“I know that the last couple years were terrible,” Patrick Corbin told reporters, as quoted on MLB.com, after his 2022 Grapefruit League debut last week.
“I’ve moved past it, and I feel good about where I’m at,” the 32-year-old left-hander added.
In three years in Washington, D.C. Corbin, (who signed a 6-year/$140M free agent contract with the Nationals in the winter of 2018-19), now has a 4.47 ERA, a 4.34 FIP, 148 walks, and 441 Ks in 75 starts and 439 1⁄3 IP, with a 5.50 ERA, 5.06 FIP, 78 walks, and 203 Ks in the last two seasons, after he put up a 3.25 ERA, a 3.49 FIP, 70 walks, and 238 Ks in 33 starts and a total of 202 IP in the first year of his contract in 2019.
“I don’t want him to think about — we all know that things didn’t go well for him last year,” Nats’ skipper Davey Martinez said early in Spring Training, “but we want him to get back to the form that he was in ‘19, the guy that helped us win a World Series championship.”
For the southpaw, who struggled to find a fix for what was ailing him the past two seasons, the goal this spring has been trying to get back to normal, and finding that ‘19 form, while taking what he can from the last two years.
“I think we can learn from what happened and move forward,” Corbin told reporters last week, as quoted by MLB.com’s Jessica Camerato.
“I know what I’m capable of doing out there, and I really forgot kind of how those last two seasons went.
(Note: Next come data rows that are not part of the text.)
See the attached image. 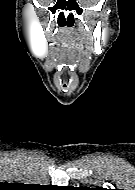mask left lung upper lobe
<instances>
[{
  "label": "left lung upper lobe",
  "mask_w": 135,
  "mask_h": 190,
  "mask_svg": "<svg viewBox=\"0 0 135 190\" xmlns=\"http://www.w3.org/2000/svg\"><path fill=\"white\" fill-rule=\"evenodd\" d=\"M98 190H107L106 188H98Z\"/></svg>",
  "instance_id": "5c2ea615"
}]
</instances>
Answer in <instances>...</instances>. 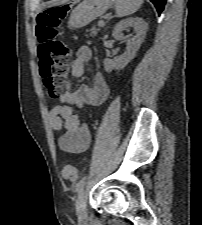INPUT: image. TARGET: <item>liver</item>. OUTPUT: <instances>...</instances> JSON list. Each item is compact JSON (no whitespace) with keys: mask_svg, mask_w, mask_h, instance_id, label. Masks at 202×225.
<instances>
[{"mask_svg":"<svg viewBox=\"0 0 202 225\" xmlns=\"http://www.w3.org/2000/svg\"><path fill=\"white\" fill-rule=\"evenodd\" d=\"M68 0H60L59 3H66Z\"/></svg>","mask_w":202,"mask_h":225,"instance_id":"liver-1","label":"liver"}]
</instances>
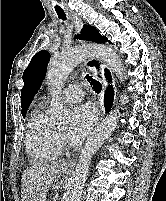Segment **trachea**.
<instances>
[{
	"label": "trachea",
	"instance_id": "trachea-1",
	"mask_svg": "<svg viewBox=\"0 0 166 201\" xmlns=\"http://www.w3.org/2000/svg\"><path fill=\"white\" fill-rule=\"evenodd\" d=\"M55 11L58 15V17L62 20H66V15L64 13V11L62 10V8L60 7H55ZM86 78L88 79L89 82H91L92 86H93V90L96 93H100L101 91V84L96 81L95 79H93L91 76H89L88 74L86 75Z\"/></svg>",
	"mask_w": 166,
	"mask_h": 201
}]
</instances>
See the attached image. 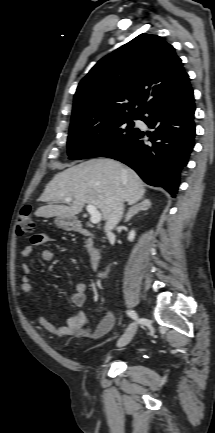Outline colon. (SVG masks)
Returning <instances> with one entry per match:
<instances>
[{"instance_id": "obj_1", "label": "colon", "mask_w": 215, "mask_h": 433, "mask_svg": "<svg viewBox=\"0 0 215 433\" xmlns=\"http://www.w3.org/2000/svg\"><path fill=\"white\" fill-rule=\"evenodd\" d=\"M36 220L32 214L31 206H25L17 217L16 232L19 236L28 235L33 232Z\"/></svg>"}]
</instances>
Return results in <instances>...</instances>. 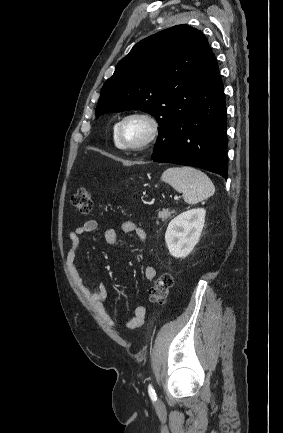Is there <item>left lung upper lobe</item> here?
Returning a JSON list of instances; mask_svg holds the SVG:
<instances>
[{"label": "left lung upper lobe", "mask_w": 283, "mask_h": 433, "mask_svg": "<svg viewBox=\"0 0 283 433\" xmlns=\"http://www.w3.org/2000/svg\"><path fill=\"white\" fill-rule=\"evenodd\" d=\"M211 54L205 36L188 25L141 40L103 85L96 117L142 110L160 127L172 124L194 107L196 79Z\"/></svg>", "instance_id": "obj_1"}]
</instances>
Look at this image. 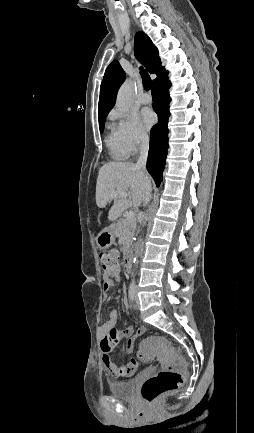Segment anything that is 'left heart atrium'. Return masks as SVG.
<instances>
[{
    "label": "left heart atrium",
    "instance_id": "1",
    "mask_svg": "<svg viewBox=\"0 0 254 433\" xmlns=\"http://www.w3.org/2000/svg\"><path fill=\"white\" fill-rule=\"evenodd\" d=\"M142 119L147 128H150L155 123V115L150 110H144L142 112Z\"/></svg>",
    "mask_w": 254,
    "mask_h": 433
}]
</instances>
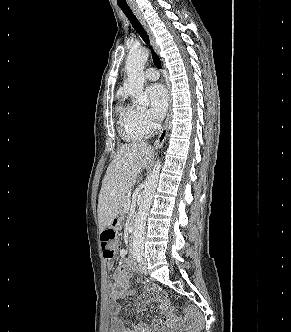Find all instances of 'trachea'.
I'll list each match as a JSON object with an SVG mask.
<instances>
[{"mask_svg": "<svg viewBox=\"0 0 291 332\" xmlns=\"http://www.w3.org/2000/svg\"><path fill=\"white\" fill-rule=\"evenodd\" d=\"M118 6L121 8V10L123 11V13L127 16V18L129 19V21L131 22L133 28L141 36V38L143 39V41L148 44L149 43V36L147 35L145 29L140 24V22L138 21V19L136 18V16L133 14V12L131 11V9L129 8L128 4L126 2H123V3H118ZM152 58H153L154 65L158 69H161L162 66H161L160 58L158 57V55L154 51H152Z\"/></svg>", "mask_w": 291, "mask_h": 332, "instance_id": "trachea-1", "label": "trachea"}]
</instances>
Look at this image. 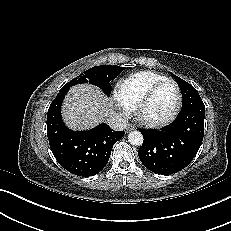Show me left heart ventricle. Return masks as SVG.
Wrapping results in <instances>:
<instances>
[{
  "mask_svg": "<svg viewBox=\"0 0 231 231\" xmlns=\"http://www.w3.org/2000/svg\"><path fill=\"white\" fill-rule=\"evenodd\" d=\"M176 103V89L173 84L161 85L148 101L144 115L151 119H161L167 116Z\"/></svg>",
  "mask_w": 231,
  "mask_h": 231,
  "instance_id": "obj_1",
  "label": "left heart ventricle"
}]
</instances>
Hopefully now, we can just kind of get on a normal schedule, have things back to normal and be able to go out there and compete like I love to do.”
Getting back to what worked earlier in his career, he said, echoing his skipper’s comments, is the goal.
“As simple as it is, I’m just trying to get back to what I’ve done well for those many years and commanding the fastball, throwing both sides of the plate with that, and using my slider off of that,” Corbin explained.
“We need to get him back to the form we know he can be,” his manager added, as quoted by MASN’s Mark Zuckerman.
“I’m watching him down here,” Martinez continued, “... and he’s working hard, and throwing the ball well.”
Start No. 2 this spring was another step forward. He went up against the Nationals’ NL East rivals from Miami on Monday afternoon.
Corbin erased a one-out walk in the first, dialing up an inning-ending 5-4-3 (Maikel Franco to César Hernández to Josh Bell) to get out of a relatively quick, 15-pitch top of the inning, and he retired the side in order in a nine-pitch second.
A botched play on a bunt by Roman Quinn with one out in the third was followed by a 1-3-6 pickoff play which took another runner off the basepaths, and a swinging K on an 0-2 slider got Corbin out No. 3 of a six-pitch frame, and K No. 3 from nine Marlins’ batters he faced in three scoreless and hitless.
After Corbin tossed one past Bell on the bunt in the third, it was Bell who bobbled a one-out grounder toward first in the top of the fourth inning, then tried to get a rushed throw to the covering pitcher but was wide of the bag. Joey Wendle, who reached base on the E:3, took third on an opposite field single on a 2-0 fastball low and in to Garrett Cooper, but a 3-2 fastball (down the pipe) to Brian Anderson was called strike three for out No. 2, and Corbin’s 4th K, and he battled back from 3-0 against Jazz Chisholm, Jr., but gave up an infield single that scored Miami’s first run, 1-0 Fish.
Jon Berti stepped in next and hit a hanging, first-pitch slider out to left for a 3-run blast and a 4-0 Marlins’ lead.
Corbin returned to the mound in the fifth, at 58 pitches, and retired the first two batters he faced, picking up his fifth K, but his second walk of the game extended him to a total of 71 pitches, and he got up to 75 pitches overall before picking up out No. 3 on his sixth K of the game.
“I felt really good all day,” Corbin said, as quoted by MLB.com’s Bill Ladson after the game.
“Even on some of the pitches — it was just heaters in — maybe I was a little off. But I was consistently hitting it. I thought the ball was coming out pretty good. The fourth [inning], it was good to get the pitch count up a little bit, throw an extended inning there and bounce back with a clean fifth inning.”
“We like where he’s at right now,” Martinez told reporters. “He likes where he’s at right now.”